Instructions to follow:
Images aside, return all the entries exactly.
Top of Data
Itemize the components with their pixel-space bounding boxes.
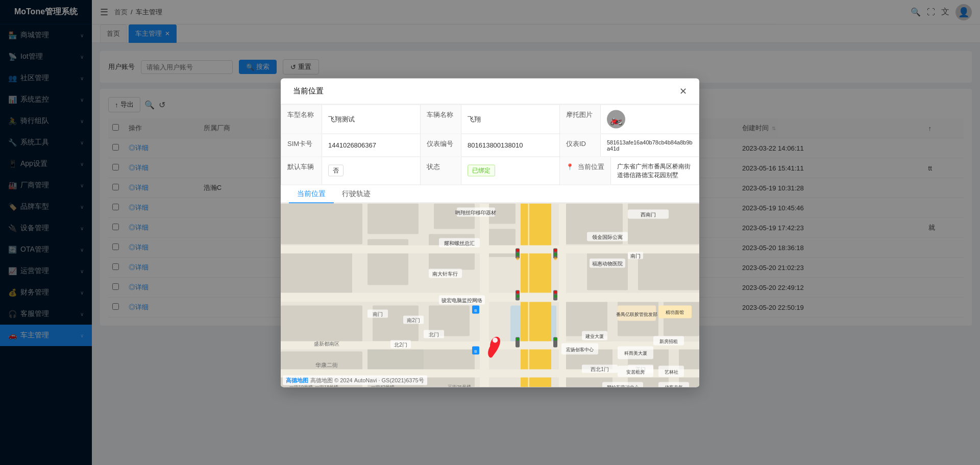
- svg-text:南2门: 南2门: [407, 317, 420, 323]
- svg-text:骏宏电脑监控网络: 骏宏电脑监控网络: [442, 297, 482, 303]
- info-cell-car-type: 车型名称 飞翔测试: [281, 105, 421, 134]
- status-value: 已绑定: [461, 157, 559, 184]
- map-svg: 华康二街 盛新都南区 一街42号楼 一街18号楼 一街19号楼 三街25号楼 南…: [281, 203, 699, 387]
- modal-overlay[interactable]: 当前位置 ✕ 车型名称 飞翔测试 车辆名称 飞翔 摩托图片: [92, 43, 980, 465]
- info-cell-location: 📍 当前位置 广东省广州市番禺区桥南街道德信路德宝花园别墅: [560, 157, 699, 185]
- tab-route-trace[interactable]: 行驶轨迹: [334, 185, 379, 203]
- svg-point-105: [554, 295, 557, 298]
- svg-text:科而美大厦: 科而美大厦: [624, 350, 647, 355]
- default-car-label: 默认车辆: [281, 157, 322, 184]
- svg-text:南门: 南门: [630, 253, 641, 258]
- page-content: 用户账号 🔍 搜索 ↺ 重置 ↑ 导出 🔍 ↺: [92, 43, 980, 465]
- svg-text:建业大厦: 建业大厦: [585, 333, 604, 338]
- meter-id-value: 581613afe16a40b78cb4b84a8b9ba41d: [601, 134, 699, 156]
- svg-text:北门: 北门: [429, 331, 439, 337]
- svg-point-101: [516, 290, 519, 293]
- svg-point-109: [554, 337, 557, 340]
- tab-current-location[interactable]: 当前位置: [289, 185, 334, 203]
- car-type-value: 飞翔测试: [322, 105, 420, 133]
- info-cell-sim: SIM卡号 1441026806367: [281, 134, 421, 157]
- svg-text:华康二街: 华康二街: [315, 361, 338, 368]
- meter-code-value: 801613800138010: [461, 134, 559, 156]
- map-copyright: 高德地图 © 2024 AutoNavi · GS(2021)6375号: [310, 376, 424, 384]
- info-cell-moto-img: 摩托图片 🏍️: [560, 105, 699, 134]
- car-type-label: 车型名称: [281, 105, 322, 133]
- location-pin-icon: 📍: [566, 163, 574, 170]
- svg-rect-16: [638, 249, 699, 290]
- map-footer: 高德地图 高德地图 © 2024 AutoNavi · GS(2021)6375…: [283, 375, 427, 385]
- svg-text:代客充气: 代客充气: [664, 384, 683, 387]
- svg-text:哟翔丝印移印器材: 哟翔丝印移印器材: [455, 209, 496, 215]
- info-cell-meter-id: 仪表ID 581613afe16a40b78cb4b84a8b9ba41d: [560, 134, 699, 157]
- svg-text:西南门: 西南门: [641, 211, 656, 217]
- modal-tabs: 当前位置 行驶轨迹: [281, 185, 699, 203]
- moto-avatar: 🏍️: [607, 110, 625, 128]
- info-cell-status: 状态 已绑定: [421, 157, 560, 185]
- sim-value: 1441026806367: [322, 134, 420, 156]
- svg-point-93: [516, 249, 519, 252]
- meter-code-label: 仪表编号: [421, 134, 461, 156]
- svg-point-97: [554, 249, 557, 252]
- svg-rect-5: [368, 203, 419, 234]
- location-modal-title: 当前位置: [293, 86, 324, 96]
- svg-point-95: [516, 257, 519, 260]
- svg-text:宏扬创客中心: 宏扬创客中心: [566, 347, 594, 352]
- svg-point-99: [554, 257, 557, 260]
- svg-rect-15: [587, 249, 628, 290]
- svg-point-107: [516, 337, 519, 340]
- svg-rect-33: [281, 292, 699, 302]
- default-car-value: 否: [322, 157, 420, 184]
- svg-point-114: [493, 337, 498, 342]
- location-value: 广东省广州市番禺区桥南街道德信路德宝花园别墅: [611, 157, 699, 184]
- default-car-tag: 否: [328, 165, 344, 177]
- info-cell-meter-code: 仪表编号 801613800138010: [421, 134, 560, 157]
- svg-point-104: [554, 290, 557, 293]
- vehicle-info-grid: 车型名称 飞翔测试 车辆名称 飞翔 摩托图片 🏍️: [281, 104, 699, 185]
- svg-text:福惠动物医院: 福惠动物医院: [592, 260, 623, 266]
- car-name-label: 车辆名称: [421, 105, 461, 133]
- amap-logo: 高德地图: [286, 376, 308, 384]
- moto-img-value: 🏍️: [601, 105, 699, 133]
- svg-rect-1: [281, 203, 362, 244]
- car-name-value: 飞翔: [461, 105, 559, 133]
- svg-point-98: [554, 253, 557, 256]
- svg-text:网约车营运中心: 网约车营运中心: [607, 384, 639, 387]
- location-modal-close-icon[interactable]: ✕: [679, 85, 687, 96]
- location-modal: 当前位置 ✕ 车型名称 飞翔测试 车辆名称 飞翔 摩托图片: [281, 78, 699, 387]
- svg-text:艺林社: 艺林社: [665, 369, 678, 374]
- moto-img-label: 摩托图片: [560, 105, 601, 133]
- sim-label: SIM卡号: [281, 134, 322, 156]
- svg-text:耀和螺丝总汇: 耀和螺丝总汇: [444, 240, 475, 246]
- status-badge: 已绑定: [468, 165, 495, 177]
- svg-text:北2门: 北2门: [394, 341, 407, 347]
- svg-text:西北1门: 西北1门: [591, 366, 609, 372]
- info-cell-default-car: 默认车辆 否: [281, 157, 421, 185]
- location-modal-header: 当前位置 ✕: [281, 78, 699, 104]
- svg-text:番禺亿联胶管批发部: 番禺亿联胶管批发部: [616, 311, 657, 316]
- svg-text:盛新都南区: 盛新都南区: [314, 340, 339, 346]
- svg-text:B: B: [474, 349, 477, 353]
- svg-rect-3: [281, 305, 362, 346]
- map-container: 华康二街 盛新都南区 一街42号楼 一街18号楼 一街19号楼 三街25号楼 南…: [281, 203, 699, 387]
- svg-text:安居租房: 安居租房: [626, 369, 645, 374]
- info-cell-car-name: 车辆名称 飞翔: [421, 105, 560, 134]
- status-label: 状态: [421, 157, 461, 184]
- svg-text:新房招租: 新房招租: [659, 338, 678, 344]
- svg-point-102: [516, 295, 519, 298]
- svg-text:南大针车行: 南大针车行: [432, 271, 458, 276]
- svg-text:南门: 南门: [373, 311, 383, 316]
- svg-text:三街25号楼: 三街25号楼: [448, 384, 471, 387]
- svg-text:领金国际公寓: 领金国际公寓: [592, 234, 623, 239]
- svg-point-94: [516, 253, 519, 256]
- main-area: ☰ 首页 / 车主管理 🔍 ⛶ 文 👤 首页 车主管理 ✕ 用: [92, 0, 980, 465]
- svg-text:精功面馆: 精功面馆: [666, 309, 684, 314]
- svg-text:B: B: [474, 308, 477, 312]
- meter-id-label: 仪表ID: [560, 134, 601, 156]
- location-label: 📍 当前位置: [560, 157, 611, 184]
Bottom of Data
Task response:
Itemize the components with their pixel-space bounding boxes.
- svg-text:南2门: 南2门: [407, 317, 420, 323]
- svg-text:骏宏电脑监控网络: 骏宏电脑监控网络: [442, 297, 482, 303]
- info-cell-car-type: 车型名称 飞翔测试: [281, 105, 421, 134]
- status-value: 已绑定: [461, 157, 559, 184]
- map-svg: 华康二街 盛新都南区 一街42号楼 一街18号楼 一街19号楼 三街25号楼 南…: [281, 203, 699, 387]
- modal-overlay[interactable]: 当前位置 ✕ 车型名称 飞翔测试 车辆名称 飞翔 摩托图片: [92, 43, 980, 465]
- info-cell-location: 📍 当前位置 广东省广州市番禺区桥南街道德信路德宝花园别墅: [560, 157, 699, 185]
- tab-route-trace[interactable]: 行驶轨迹: [334, 185, 379, 203]
- svg-point-105: [554, 295, 557, 298]
- svg-text:科而美大厦: 科而美大厦: [624, 350, 647, 355]
- default-car-label: 默认车辆: [281, 157, 322, 184]
- svg-text:南门: 南门: [630, 253, 641, 258]
- page-content: 用户账号 🔍 搜索 ↺ 重置 ↑ 导出 🔍 ↺: [92, 43, 980, 465]
- svg-text:建业大厦: 建业大厦: [585, 333, 604, 338]
- meter-id-value: 581613afe16a40b78cb4b84a8b9ba41d: [601, 134, 699, 156]
- svg-text:北门: 北门: [429, 331, 439, 337]
- svg-point-101: [516, 290, 519, 293]
- svg-point-109: [554, 337, 557, 340]
- tab-current-location[interactable]: 当前位置: [289, 185, 334, 203]
- car-type-value: 飞翔测试: [322, 105, 420, 133]
- info-cell-sim: SIM卡号 1441026806367: [281, 134, 421, 157]
- svg-text:华康二街: 华康二街: [315, 361, 338, 368]
- meter-code-value: 801613800138010: [461, 134, 559, 156]
- map-copyright: 高德地图 © 2024 AutoNavi · GS(2021)6375号: [310, 376, 424, 384]
- info-cell-moto-img: 摩托图片 🏍️: [560, 105, 699, 134]
- car-type-label: 车型名称: [281, 105, 322, 133]
- location-pin-icon: 📍: [566, 163, 574, 170]
- svg-rect-16: [638, 249, 699, 290]
- map-footer: 高德地图 高德地图 © 2024 AutoNavi · GS(2021)6375…: [283, 375, 427, 385]
- svg-text:代客充气: 代客充气: [664, 384, 683, 387]
- svg-text:哟翔丝印移印器材: 哟翔丝印移印器材: [455, 209, 496, 215]
- info-cell-meter-id: 仪表ID 581613afe16a40b78cb4b84a8b9ba41d: [560, 134, 699, 157]
- svg-text:西南门: 西南门: [641, 211, 656, 217]
- modal-tabs: 当前位置 行驶轨迹: [281, 185, 699, 203]
- moto-avatar: 🏍️: [607, 110, 625, 128]
- info-cell-status: 状态 已绑定: [421, 157, 560, 185]
- sim-value: 1441026806367: [322, 134, 420, 156]
- svg-point-93: [516, 249, 519, 252]
- meter-code-label: 仪表编号: [421, 134, 461, 156]
- svg-point-97: [554, 249, 557, 252]
- svg-rect-5: [368, 203, 419, 234]
- location-modal-title: 当前位置: [293, 86, 324, 96]
- svg-point-95: [516, 257, 519, 260]
- svg-text:宏扬创客中心: 宏扬创客中心: [566, 347, 594, 352]
- svg-point-99: [554, 257, 557, 260]
- svg-rect-15: [587, 249, 628, 290]
- svg-point-107: [516, 337, 519, 340]
- svg-rect-33: [281, 292, 699, 302]
- default-car-value: 否: [322, 157, 420, 184]
- svg-point-114: [493, 337, 498, 342]
- location-value: 广东省广州市番禺区桥南街道德信路德宝花园别墅: [611, 157, 699, 184]
- default-car-tag: 否: [328, 165, 344, 177]
- info-cell-meter-code: 仪表编号 801613800138010: [421, 134, 560, 157]
- svg-point-104: [554, 290, 557, 293]
- vehicle-info-grid: 车型名称 飞翔测试 车辆名称 飞翔 摩托图片 🏍️: [281, 104, 699, 185]
- svg-text:福惠动物医院: 福惠动物医院: [592, 260, 623, 266]
- car-name-label: 车辆名称: [421, 105, 461, 133]
- amap-logo: 高德地图: [286, 376, 308, 384]
- moto-img-value: 🏍️: [601, 105, 699, 133]
- svg-rect-1: [281, 203, 362, 244]
- car-name-value: 飞翔: [461, 105, 559, 133]
- svg-point-98: [554, 253, 557, 256]
- svg-text:网约车营运中心: 网约车营运中心: [607, 384, 639, 387]
- location-modal-close-icon[interactable]: ✕: [679, 85, 687, 96]
- location-modal: 当前位置 ✕ 车型名称 飞翔测试 车辆名称 飞翔 摩托图片: [281, 78, 699, 387]
- svg-text:艺林社: 艺林社: [665, 369, 678, 374]
- moto-img-label: 摩托图片: [560, 105, 601, 133]
- sim-label: SIM卡号: [281, 134, 322, 156]
- svg-text:耀和螺丝总汇: 耀和螺丝总汇: [444, 240, 475, 246]
- status-badge: 已绑定: [468, 165, 495, 177]
- svg-text:北2门: 北2门: [394, 341, 407, 347]
- svg-text:西北1门: 西北1门: [591, 366, 609, 372]
- info-cell-default-car: 默认车辆 否: [281, 157, 421, 185]
- location-modal-header: 当前位置 ✕: [281, 78, 699, 104]
- svg-text:番禺亿联胶管批发部: 番禺亿联胶管批发部: [616, 311, 657, 316]
- svg-text:盛新都南区: 盛新都南区: [314, 340, 339, 346]
- svg-text:B: B: [474, 349, 477, 353]
- svg-rect-3: [281, 305, 362, 346]
- map-container: 华康二街 盛新都南区 一街42号楼 一街18号楼 一街19号楼 三街25号楼 南…: [281, 203, 699, 387]
- svg-text:安居租房: 安居租房: [626, 369, 645, 374]
- info-cell-car-name: 车辆名称 飞翔: [421, 105, 560, 134]
- status-label: 状态: [421, 157, 461, 184]
- svg-text:新房招租: 新房招租: [659, 338, 678, 344]
- svg-point-102: [516, 295, 519, 298]
- svg-text:南大针车行: 南大针车行: [432, 271, 458, 276]
- svg-text:南门: 南门: [373, 311, 383, 316]
- svg-text:三街25号楼: 三街25号楼: [448, 384, 471, 387]
- svg-text:领金国际公寓: 领金国际公寓: [592, 234, 623, 239]
- svg-point-94: [516, 253, 519, 256]
- main-area: ☰ 首页 / 车主管理 🔍 ⛶ 文 👤 首页 车主管理 ✕ 用: [92, 0, 980, 465]
- svg-text:精功面馆: 精功面馆: [666, 309, 684, 314]
- svg-text:B: B: [474, 308, 477, 312]
- meter-id-label: 仪表ID: [560, 134, 601, 156]
- location-label: 📍 当前位置: [560, 157, 611, 184]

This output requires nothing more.